De aquel adolescente idiotizado por las hormonas alborotadas, queda el adicto. Yo ya entonces veía la vida como un todo o nada y así he ido trampeando los días hasta hoy. Y quiero ser justo: sin la paciencia de los demás y las muchas sesiones de psicólogo a las que me he sometido, no sé dónde estaría hoy. Tengo la gran suerte de haberme deshecho de la nostalgia y ahora vivo en el paraíso de los escépticos, donde, por cierto, está prohibida la entrada a los equidistantes. Esta postura escéptica ante los hechos globales o cotidianos me viene bien para el cutis cerebral. Recuerdo que, cuando entré en el centro de adicciones, la palabra odio era una parte fundamental de mis oraciones. Ahora, he sustituido el odio por el desprecio, que es una manera más sana de combatir, también, mis propias contradicciones. El odio que yo experimentaba surgía de mis frustraciones y la sensación perpetua de fracaso. Consciente de que la gloria es veneno, ahora vivo tranquilo siendo conocedor de mis limitaciones. Siempre me he sentido un impostor y lo asumo con tranquilidad.

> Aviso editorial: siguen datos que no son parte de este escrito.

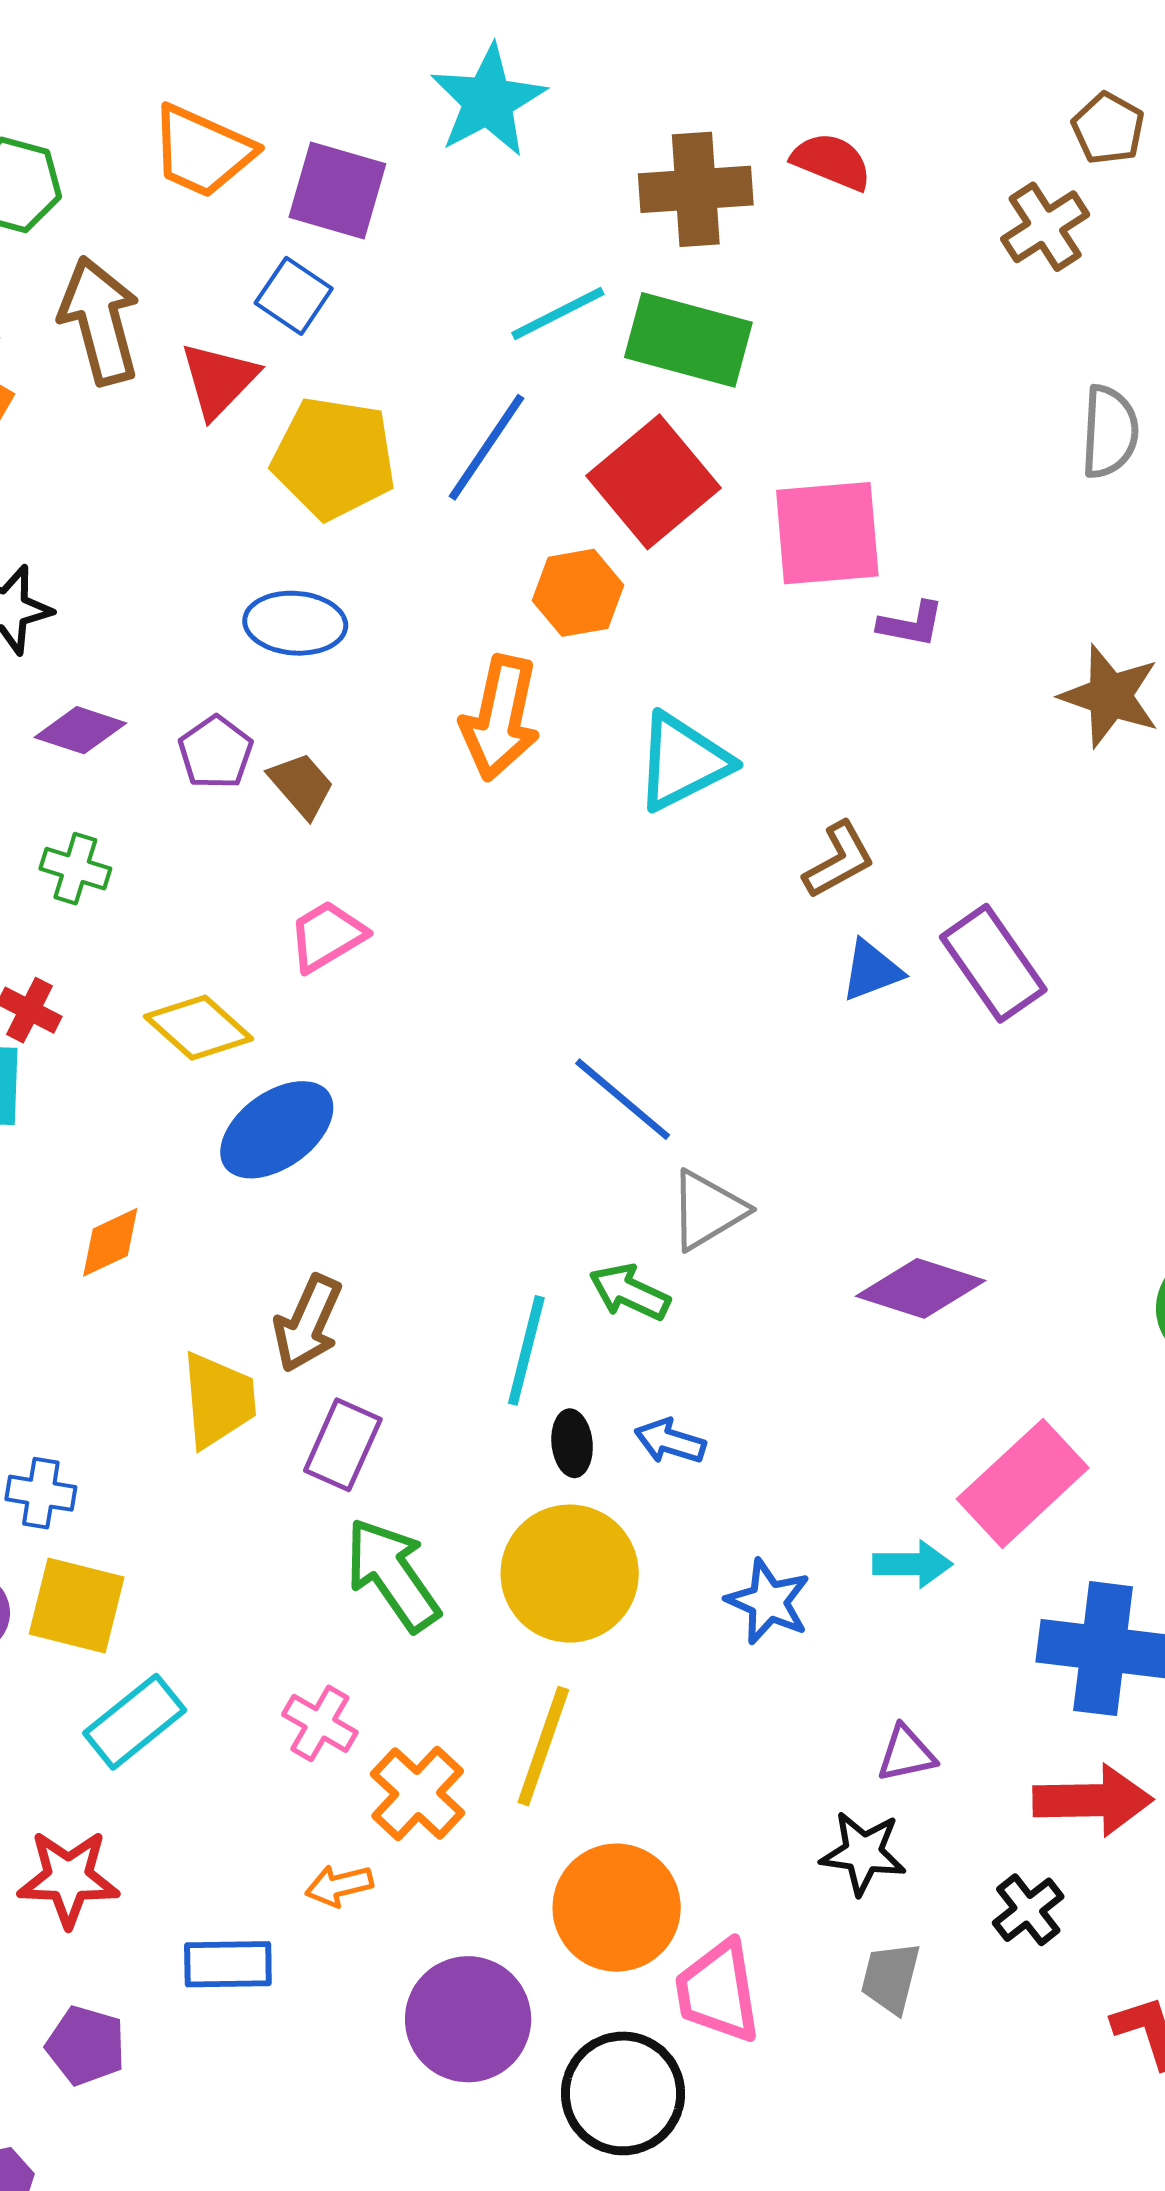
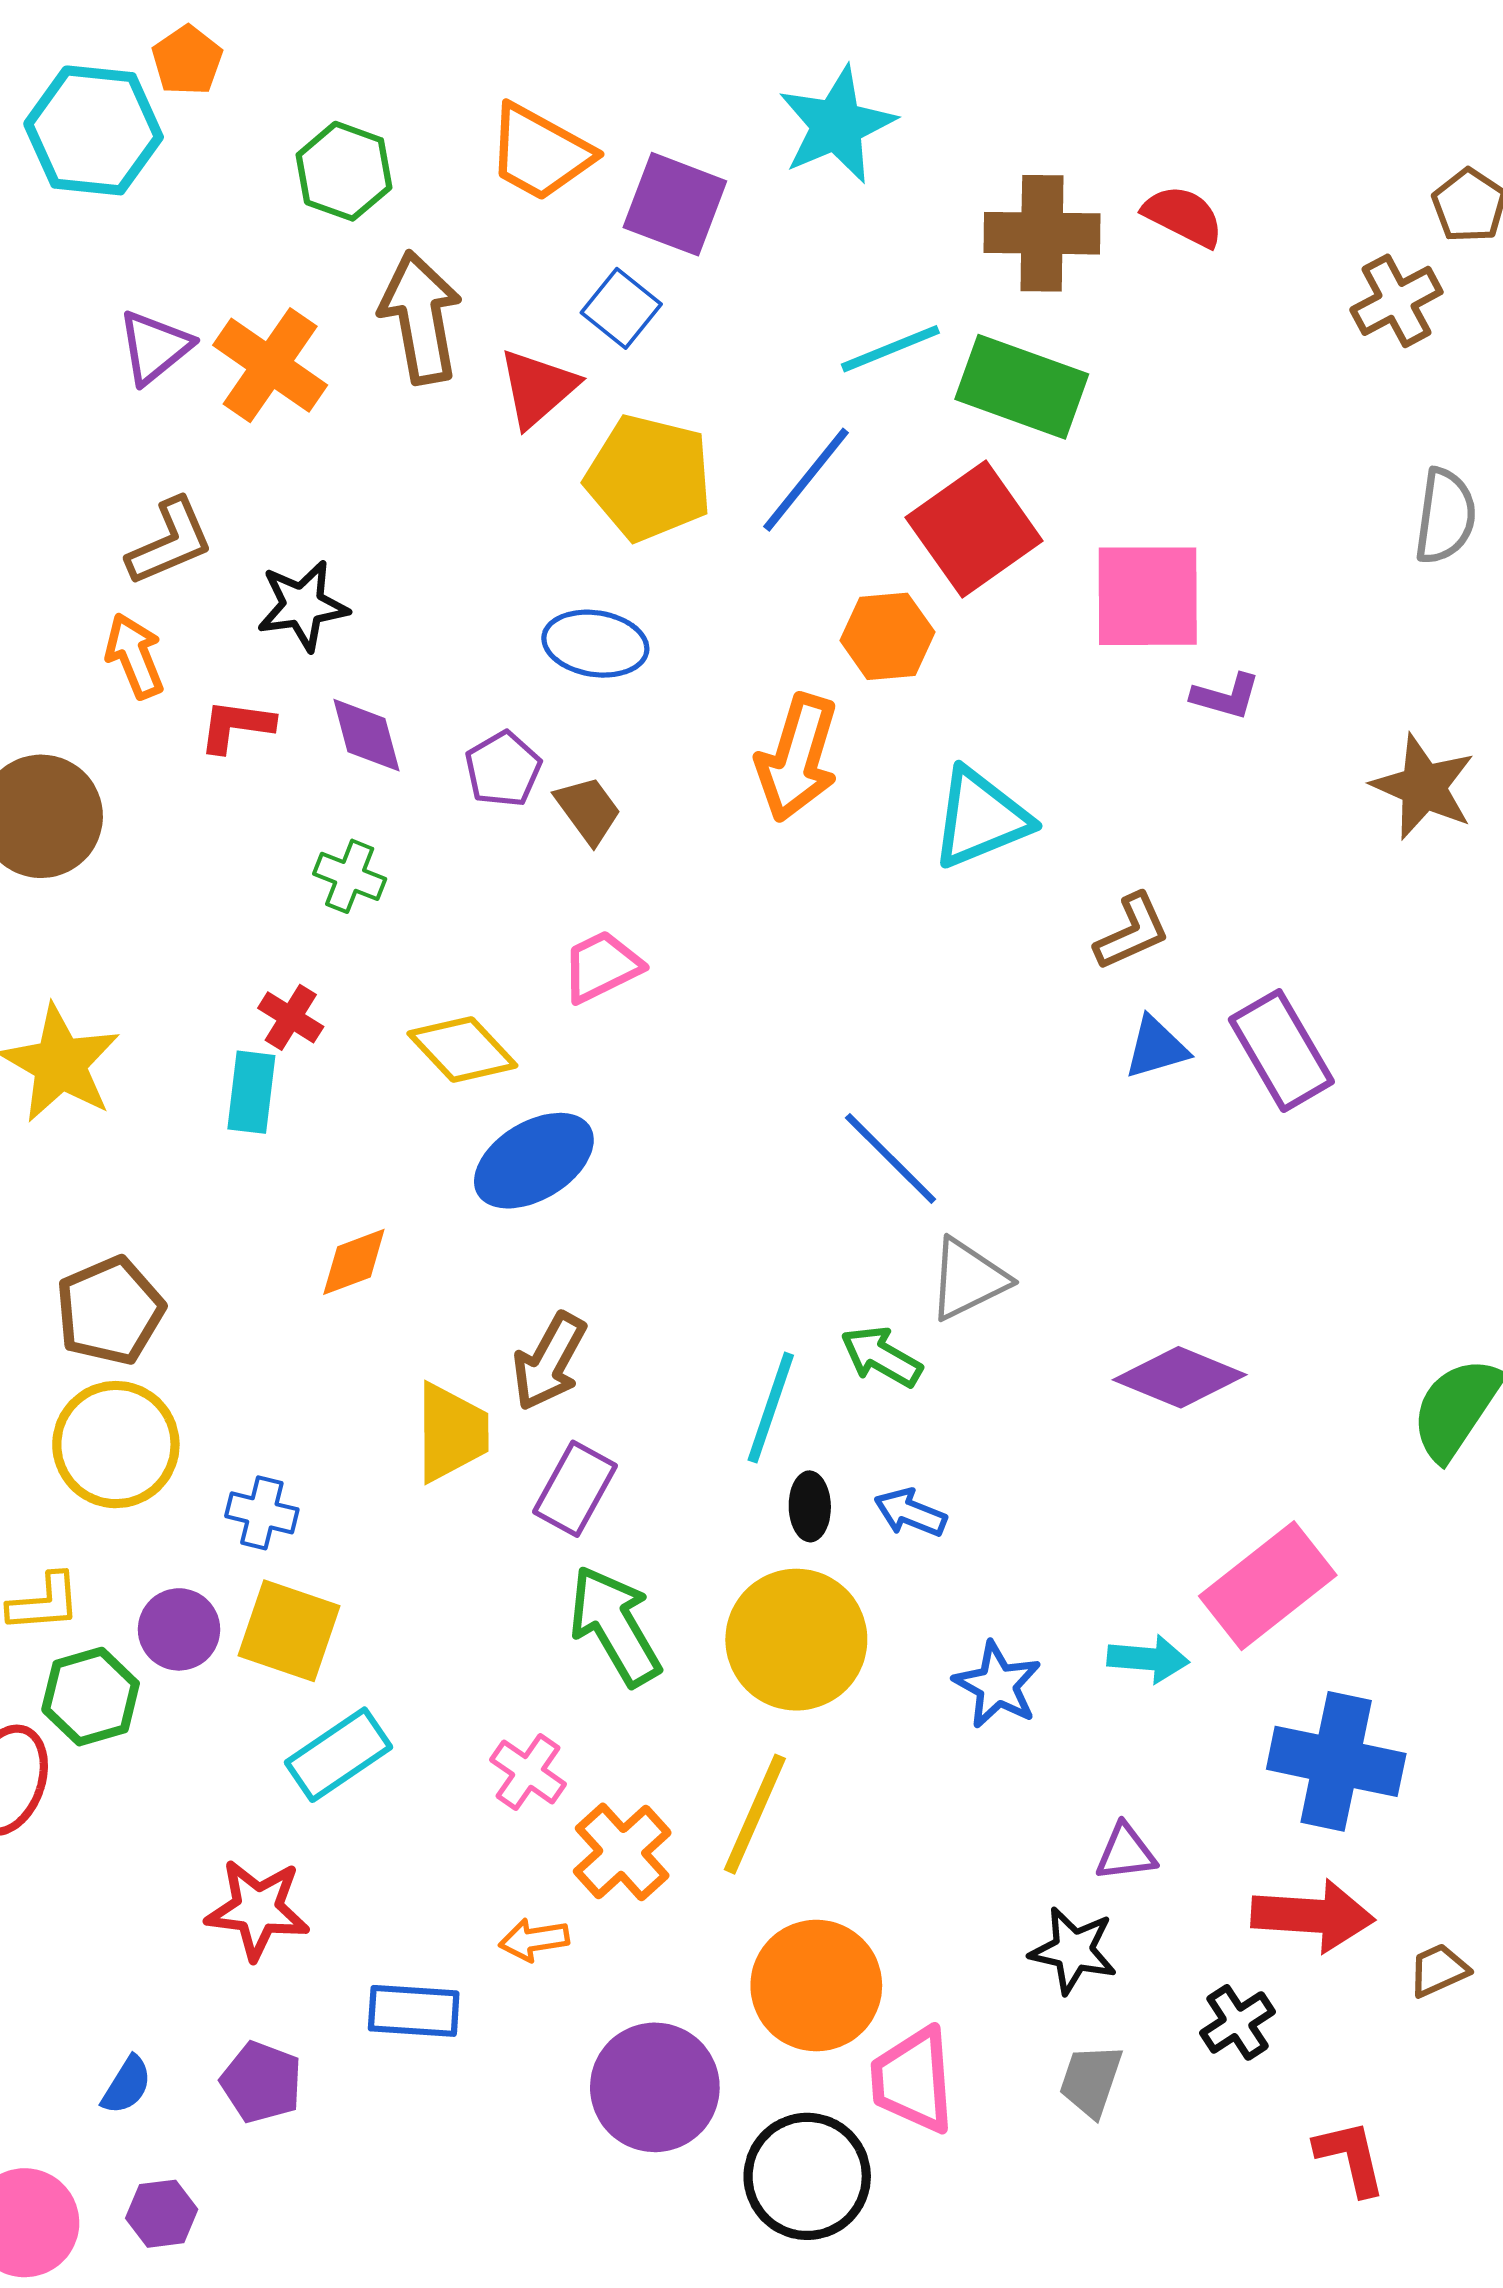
purple diamond: (80, 730) -> (366, 735), turned 52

Aquel soplador adolescente de velas de pastel de cumpleaños era un chico curioso. Soñaba tanto, que pensaba que el mundo se adaptaría a sus deseos. Y admito que el síndrome de Peter Pan me duró hasta la muerte de mi padre, y que la inocencia murió definitivamente con la muerte de mi hijo pequeño, pero hoy en día y como escéptico militante, soy más feliz. No tengo miedo a la muerte, como tampoco tengo miedo a la vida.

Meri tiene una manera de valorar la vida según los años que cumples que me encanta. El valor de la mía es de un 5.9. El suyo es de un 4.4. Ahora, con un bien justito, no sé si lograré un notable o un sobresaliente, pero el 6.4 de mi padre o el 1.0 de mi hijo Marc tuvieron un valor existencial de 10.

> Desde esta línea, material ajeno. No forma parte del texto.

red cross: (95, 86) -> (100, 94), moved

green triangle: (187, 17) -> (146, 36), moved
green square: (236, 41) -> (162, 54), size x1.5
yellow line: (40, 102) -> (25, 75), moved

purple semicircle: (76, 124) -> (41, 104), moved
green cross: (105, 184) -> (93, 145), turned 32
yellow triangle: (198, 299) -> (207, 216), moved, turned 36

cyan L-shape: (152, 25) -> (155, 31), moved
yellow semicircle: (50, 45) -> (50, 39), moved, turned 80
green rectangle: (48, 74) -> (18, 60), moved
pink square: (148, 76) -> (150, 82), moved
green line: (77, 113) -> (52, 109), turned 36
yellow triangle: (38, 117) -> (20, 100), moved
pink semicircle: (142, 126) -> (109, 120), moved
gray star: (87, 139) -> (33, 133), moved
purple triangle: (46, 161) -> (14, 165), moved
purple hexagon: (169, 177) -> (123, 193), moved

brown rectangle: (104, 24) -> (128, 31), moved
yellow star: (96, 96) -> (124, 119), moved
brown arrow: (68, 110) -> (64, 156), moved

Desde que cumplí cuarenta años, la vida ha corrido acelerada. Una sensación que experimentan todos mis compañeros de generación. Buscando respuestas doctas sobre el fenómeno alejadas de la paranormalidad, encontré una interesante en el ChatGPT, pero no absoluta: se ve que esta velocidad vital se debe a unos quantos factores psicológicos y biológicos. A medida que envejecemos, la forma en que el cerebro procesa el tiempo cambia, y la rutina y la falta de novedades puede hacer que los recuerdos disminuyan, dando la sensación de que los años pasan más rápidamente. Con un añadido: la proporción del tiempo que representa un año en relación con la totalidad de la vida disminuye con la edad.

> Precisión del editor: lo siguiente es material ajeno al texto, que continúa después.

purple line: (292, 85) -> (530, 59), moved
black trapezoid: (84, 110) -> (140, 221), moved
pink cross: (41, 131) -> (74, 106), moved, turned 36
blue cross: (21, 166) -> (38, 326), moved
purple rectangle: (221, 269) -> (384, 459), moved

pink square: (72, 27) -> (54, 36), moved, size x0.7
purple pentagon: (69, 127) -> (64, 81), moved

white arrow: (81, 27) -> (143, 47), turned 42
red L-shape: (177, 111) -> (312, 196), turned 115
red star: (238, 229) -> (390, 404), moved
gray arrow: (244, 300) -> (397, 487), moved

La vida sigue corriendo a una velocidad insolente y puedo afirmar que, a pesar de las ausencias, soy más feliz que cuando tenía cuarenta años

Sí. Es probable. Pero si miro atrás, no son pocas ni superficiales las experiencias vividas desde 2006, por cierto, el año del Estatut maragallista. Políticamente, por ser una persona implicada en el procés, la vida se convirtió en un Dragon Khan que afectó a mi trabajo profesional. Durante dos años, de 2015 a 2017, lo pasé mal para poder publicar un libro llamado Lena —había editores que me detestaban por haber apoyado el derecho a decidir porque me consideraban un traidor— y me las hicieron pasar canutas como periodista en El Mundo Catalunya. Tenían todo el derecho, ya que ellos ponían la pasta y yo era un vulgar freelance. Y respecto a la vida privada, tuve un segundo hijo nacido con dos enfermedades raras con quien descubrí el amor más puro y el sufrimiento más cruel, viví un divorcio lamentable, caí en el alcoholismo y, una vez reinsertado en la sociedad, murió mi hijo a consecuencia de una bacteria hospitalaria. Y la vida sigue corriendo a una velocidad insolente y puedo afirmar que, a pesar de las ausencias, soy más feliz que cuando tenía cuarenta años.

Hace dos semanas, durante una comida, Óscar, el marido de Marta Carnicero, me preguntó qué era para mí el éxito. Estas preguntas, del tipo, qué es para ti la felicidad, me incomodan, pero después de pensarlo bien respondí que el éxito, para mí, es estar lo suficientemente satisfecho con lo que hago como para poder defenderlo en privado o públicamente. El orgullo lo dejo para los orgullosos.

Hoy, que he conseguido una nota vital del 5.9 a escala Falgueras, soplaré las velas con el escepticismo que me caracteriza, rodeado de mi hijo Daniel, mi madre, Meri, Vita, Leo, la familia Falgueras Febrer, y el calor delicado de mi padre y, sobre todo, de Marc. Lo de vivir deprisa, morir joven y dejar un hermoso cadáver es una tontería.